(Kevin Painchaud / Lookout Santa Cruz)

‘Interim’ rail trail? Commission could open saga’s next chapter Thursday

The Santa Cruz County Regional Transportation Commission is slated to vote Thursday on whether to study the option of creating a temporary path for bikers and pedestrians along the rail corridor, which could involve removing existing railroad tracks.

With plans for electric passenger rail effectively in a “timeout,” the Santa Cruz County Regional Transportation Commission will reconvene Thursday to consider another option in the ever-evolving rail trail picture: a so-called “interim trail” that could see railroad tracks temporarily removed.

Commissioners are slated to vote on whether to study a new option for at least certain segments of the rail corridor: an interim trail that would create a path for bikers and pedestrians while more permanent options continue to be evaluated.

A plan to move forward with a business plan for electric passenger rail — previously identified as the locally preferred alternative — failed in April in a tie vote among the 12 commissioners.

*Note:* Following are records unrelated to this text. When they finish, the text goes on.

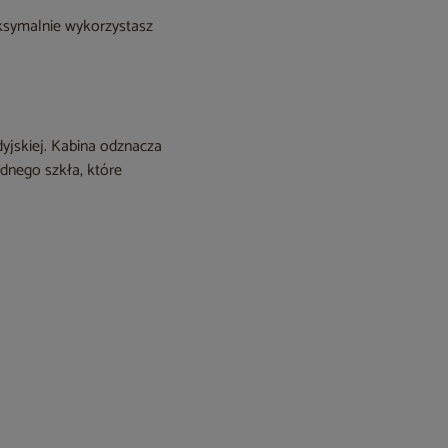
aksymalnie wykorzystasz
yjskiej. Kabina odznacza
idnego szkła, które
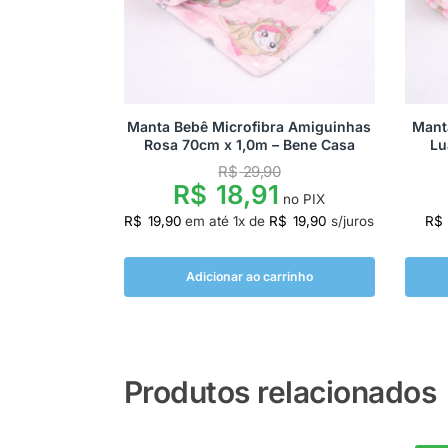
Manta Bebê Microfibra Amiguinhas
Mant
Rosa 70cm x 1,0m – Bene Casa
Lu
R$
29,90
R$
18,91
no PIX
R$
19,90
em até
1
x de
R$
19,90
s/juros
R$
Adicionar ao carrinho
Produtos relacionados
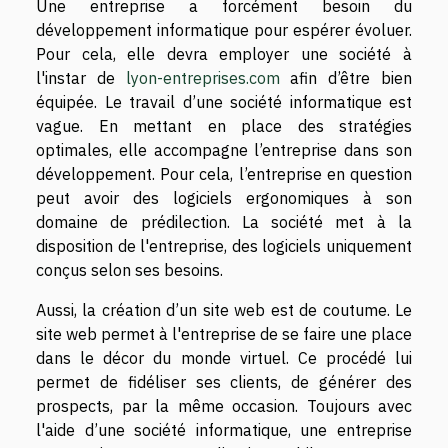
Une entreprise a forcément besoin du
développement informatique pour espérer évoluer.
Pour cela, elle devra employer une société à
l'instar de
lyon-entreprises.com
afin d’être bien
équipée. Le travail d’une société informatique est
vague. En mettant en place des stratégies
optimales, elle accompagne l’entreprise dans son
développement. Pour cela, l’entreprise en question
peut avoir des logiciels ergonomiques à son
domaine de prédilection. La société met à la
disposition de l'entreprise, des logiciels uniquement
conçus selon ses besoins.
Aussi, la création d’un site web est de coutume. Le
site web permet à l'entreprise de se faire une place
dans le décor du monde virtuel. Ce procédé lui
permet de fidéliser ses clients, de générer des
prospects, par la même occasion. Toujours avec
l'aide d’une société informatique, une entreprise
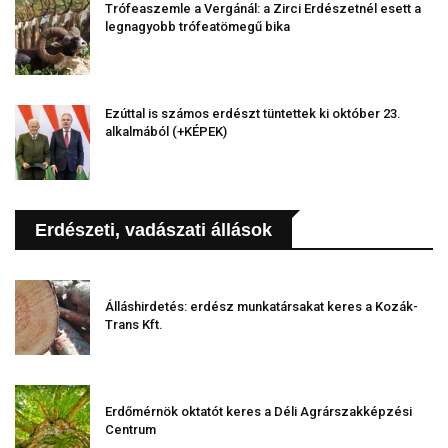
Trófeaszemle a Vergánál: a Zirci Erdészetnél esett a
legnagyobb trófeatömegű bika
Ezúttal is számos erdészt tüntettek ki október 23.
alkalmából (+KÉPEK)
Erdészeti, vadászati állások
Álláshirdetés: erdész munkatársakat keres a Kozák-
Trans Kft.
Erdőmérnök oktatót keres a Déli Agrárszakképzési
Centrum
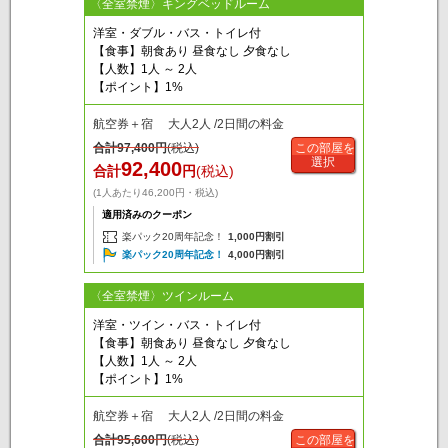
〈全室禁煙〉キングベッドルーム
洋室・ダブル・バス・トイレ付
【食事】朝食あり 昼食なし 夕食なし
【人数】1人 ～ 2人
【ポイント】1%
航空券＋宿 大人2人 /2日間の料金
合計
97,400
円
(税込)
この部屋を
選択
92,400
合計
円
(税込)
(1人あたり46,200円・税込)
適用済みのクーポン
楽パック20周年記念！
1,000円割引
楽パック20周年記念！
4,000円割引
〈全室禁煙〉ツインルーム
洋室・ツイン・バス・トイレ付
【食事】朝食あり 昼食なし 夕食なし
【人数】1人 ～ 2人
【ポイント】1%
航空券＋宿 大人2人 /2日間の料金
合計
95,600
円
(税込)
この部屋を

Afterward, Sarah Christensen, a senior transportation engineer with the RTC, said that rail transit is “not happening at this time,” and is “more being considered a long-term investment.”

Thursday’s vote will decide whether RTC staff can begin evaluating the interim trail alternative for two segments of the rail corridor. The first is Segment 12 of the Coastal Rail Trail, which spans State Park Drive to Rio Del Mar Boulevard in Aptos along the Santa Cruz Branch Rail Line. The second segment is along the Capitola Trestle bridge.

Passionate voices on both sides of the debate contributed to public comment ahead of Thursday’s meeting — with railbanking, the process in which railroad tracks are removed temporarily, of particular concern.

Friends of the Rail Trail, a pro-rail advocacy group, asked via board chair Faina Segal that RTC staff consider “the full costs and fundability of the temporary removal of the rail line, construction of the interim trail, restoration of the rail line and reconstruction of a permanent trail.” Its statement also alleged that railbanking often leads to tracks being removed and never restored.

Meanwhile, Aptos’ Jack Brown was among several residents of Aptos and Capitola who expressed their support for the interim trail.

“I fully support the decision to give the proper research to an interim trail,” Brown wrote. “Since the funding simply does not exist to create a train system in the next several decades, we really need to concentrate on revitalizing Metro, Lift and Paracruz, look at more solutions to eliminate commutes between South County and points north (e.g. more county offices being located in South County) and opening the unused rail corridor to inner and inter-community active transportation.”